La fine di Compaoré
Seguiamo con trepidazione le notizie che ci provengono in questi giorni dal Burkina Faso.
Le migliaia di persone che da giorni affollano le piazze di Ouagadougou volevano due cose: che Blaise Compaoré se ne andasse e che gli fosse impedito di ricandidarsi. La scintilla è stata la proposta di riformare la costituzione in modo da poter fare altri tre mandati. Compaoré è al potere dal 1987, ma la sua longevità politica non è da record: altri cinque presidenti africani sono al potere da più tempo.

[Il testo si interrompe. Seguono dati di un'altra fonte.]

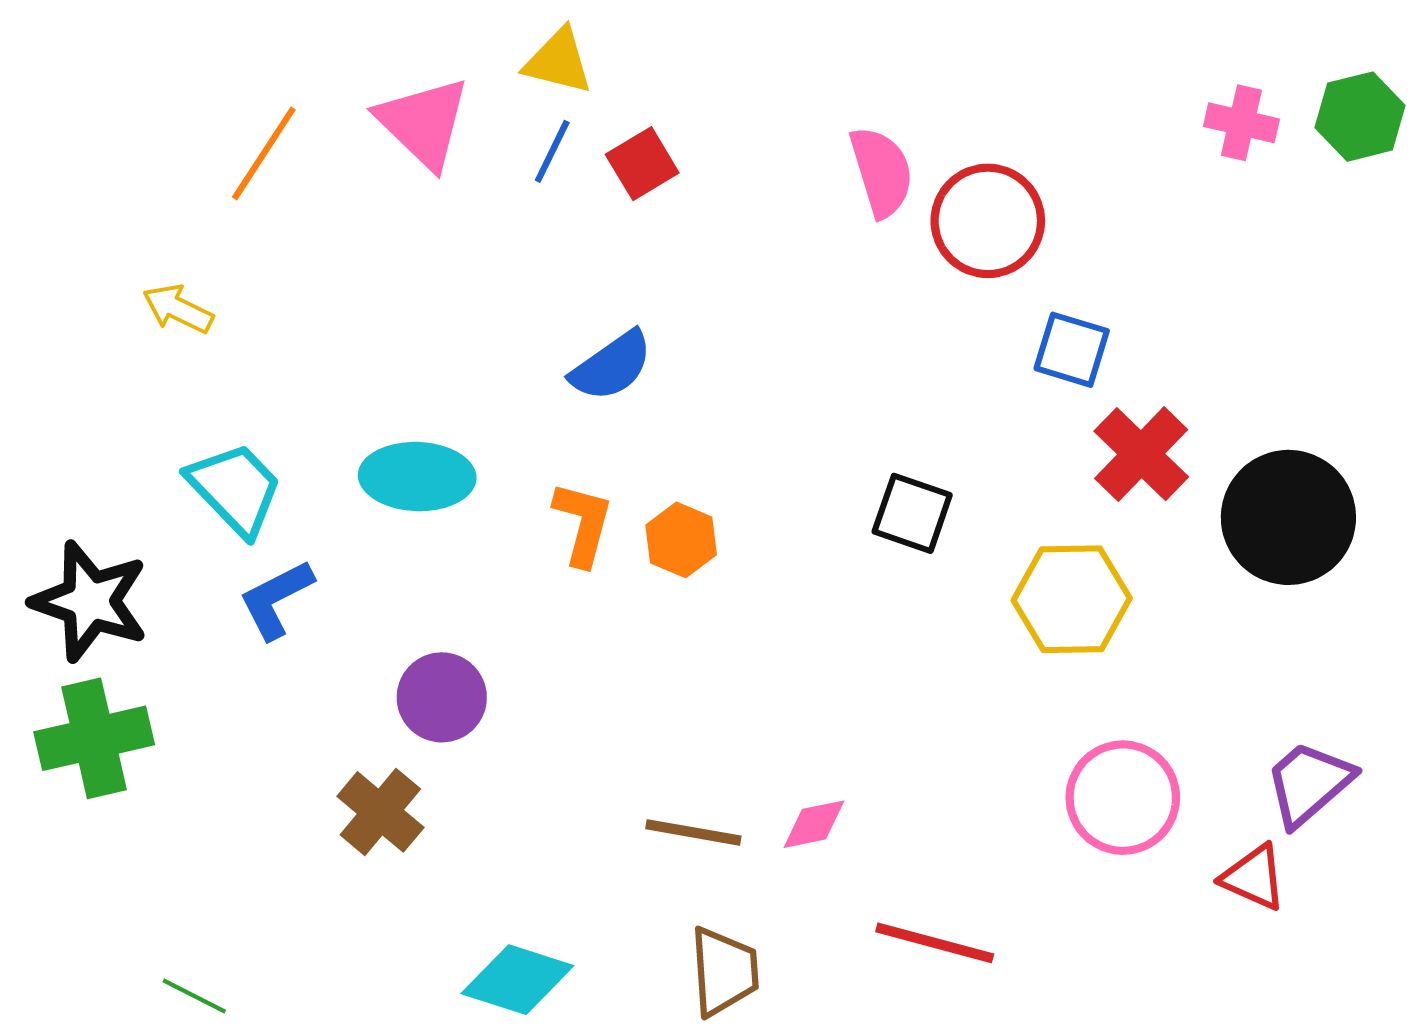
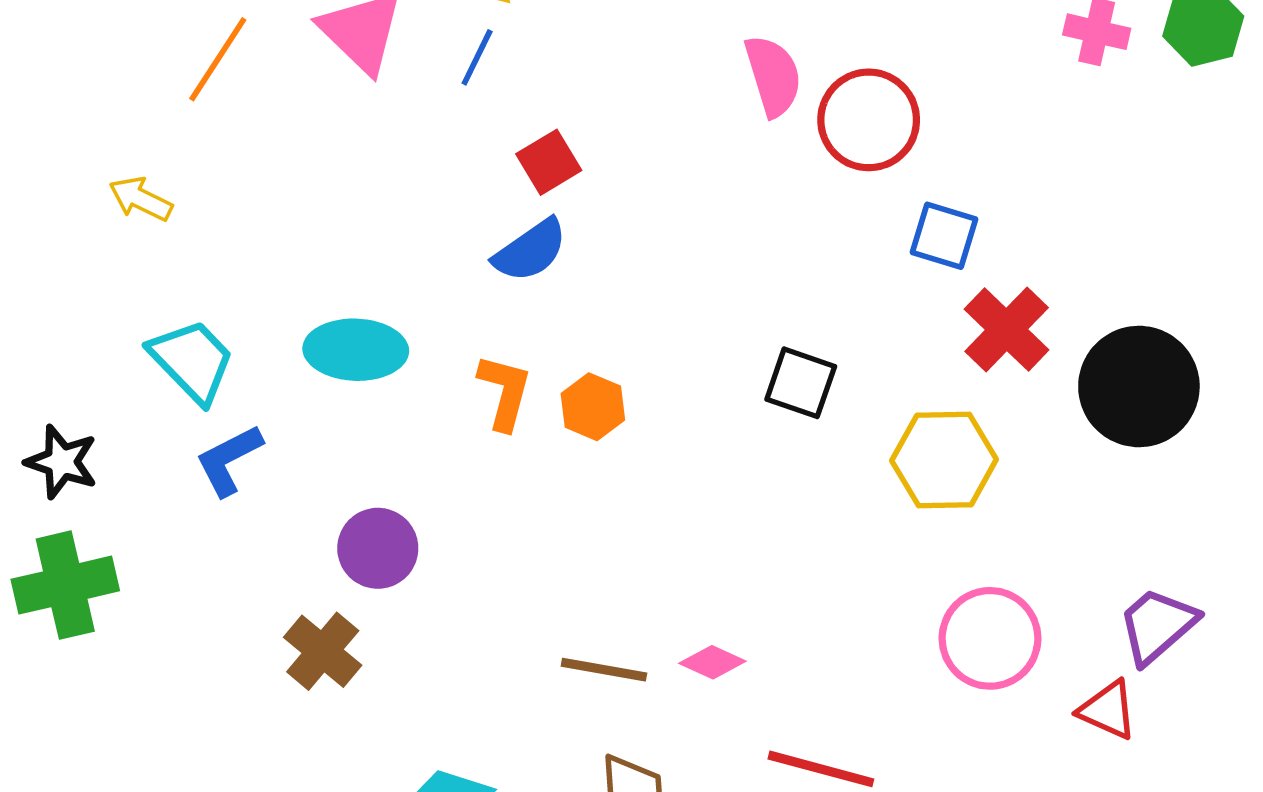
red square: (642, 164) -> (549, 162), moved
black star: (90, 601) -> (62, 462), size x0.7
pink diamond: (814, 824) -> (712, 662), turned 36

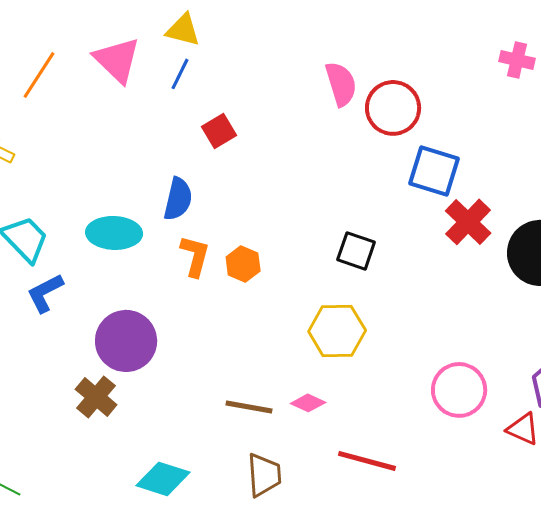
blue square: (944, 236) -> (434, 171), size x1.4
blue semicircle: (530, 250) -> (178, 199), moved, turned -42
yellow hexagon: (944, 460) -> (337, 331), moved
purple circle: (378, 548) -> (126, 341), size x1.4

La Francia ha sempre tollerato il suo regime: un presidente eletto quattro volte a larghissima maggioranza, utile alleato in una regione agitata. Compaoré ha fatto da ago della bilancia in varie crisi dell’Africa occidentale, da quella ivoriana a quella guineana, si è presentato come il mediatore e il garante della pace regionale e questo gli è servito per far dimenticare il suo peccato originale (l’uccisione di Thomas Sankara, eroe della liberazione postcoloniale) e l’eterno ultimo posto del Burkina Faso nelle classifiche mondiali dello sviluppo.
Ma oggi la Francia è un po’ meno tollerante. E questo, insieme all’esercito burkinabé apparentemente solidale con la protesta, ha segnato la fine di un’epoca. La “protesta dei cucchiai” sembra aver raggiunto i suoi obiettivi: dopo aver ritirato il progetto di legge per riformare la costituzione, Compaoré è stato obbligato a dimettersi.